═══ Records provided

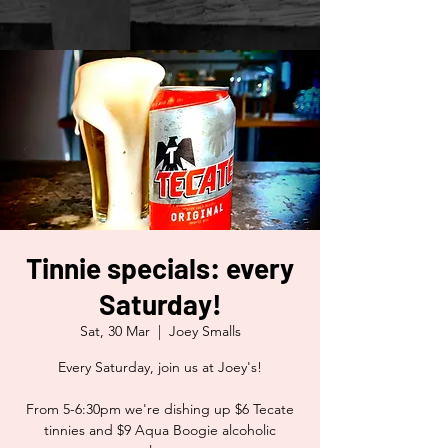
Tinnie specials: every
Saturday!
Sat, 30 Mar
  |  
Joey Smalls
Every Saturday, join us at Joey's!
From 5-6:30pm we're dishing up $6 Tecate
tinnies and $9 Aqua Boogie alcoholic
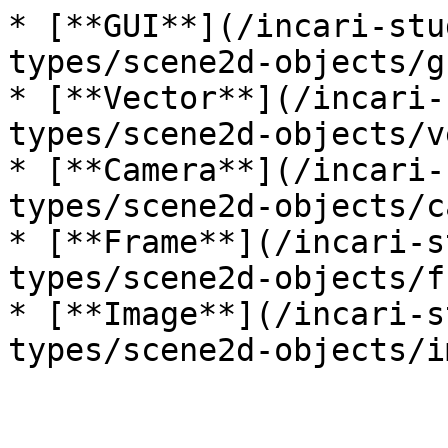
* [**GUI**](/incari-stu
types/scene2d-objects/g
* [**Vector**](/incari-
types/scene2d-objects/v
* [**Camera**](/incari-
types/scene2d-objects/c
* [**Frame**](/incari-s
types/scene2d-objects/f
* [**Image**](/incari-s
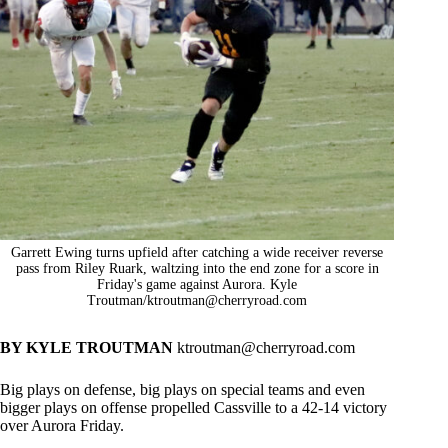
Garrett Ewing turns upfield after catching a wide receiver reverse
pass from Riley Ruark, waltzing into the end zone for a score in
Friday's game against Aurora. Kyle
Troutman/
ktroutman@cherryroad.com
BY KYLE TROUTMAN
ktroutman@cherryroad.com
Big plays on defense, big plays on special teams and even
bigger plays on offense propelled Cassville to a 42-14 victory
over Aurora Friday.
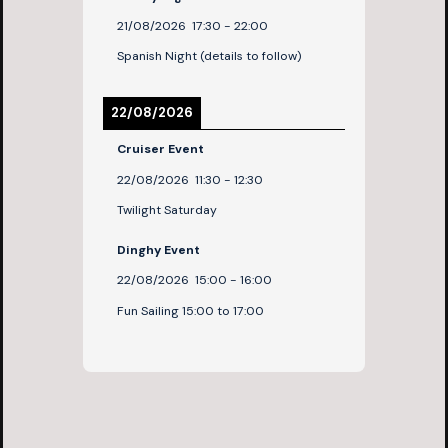
21/08/2026
17:30
-
22:00
Spanish Night (details to follow)
22/08/2026
Cruiser Event
22/08/2026
11:30
-
12:30
Twilight Saturday
Dinghy Event
22/08/2026
15:00
-
16:00
Fun Sailing 15:00 to 17:00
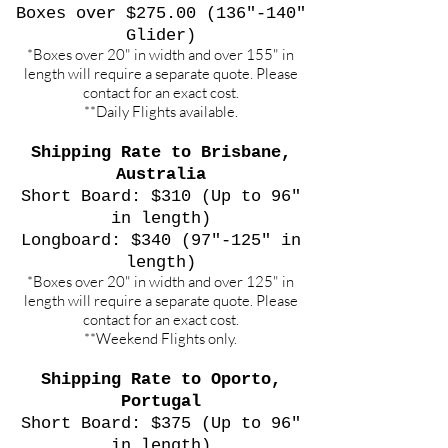
Boxes over $275.00 (136"-140"
Glider)
*Boxes over 20" in width and over 155" in
length will require a separate quote. Please
contact for an exact cost.
**Daily Flights available.
Shipping Rate to Brisbane,
Australia
Short Board: $310 (Up to 96"
in length)
Longboard: $340 (97"-125" in
length)
*Boxes over 20" in width and over 125" in
length will require a separate quote. Please
contact for an exact cost.
**Weekend Flights only.
Shipping Rate to Oporto,
Portugal
Short Board: $375 (Up to 96"
in length)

══════

■ How to complete this task
Counting only lines that contain the string "Boxes", how many are there in the data above? Give the number alone.

■ Exercise output
3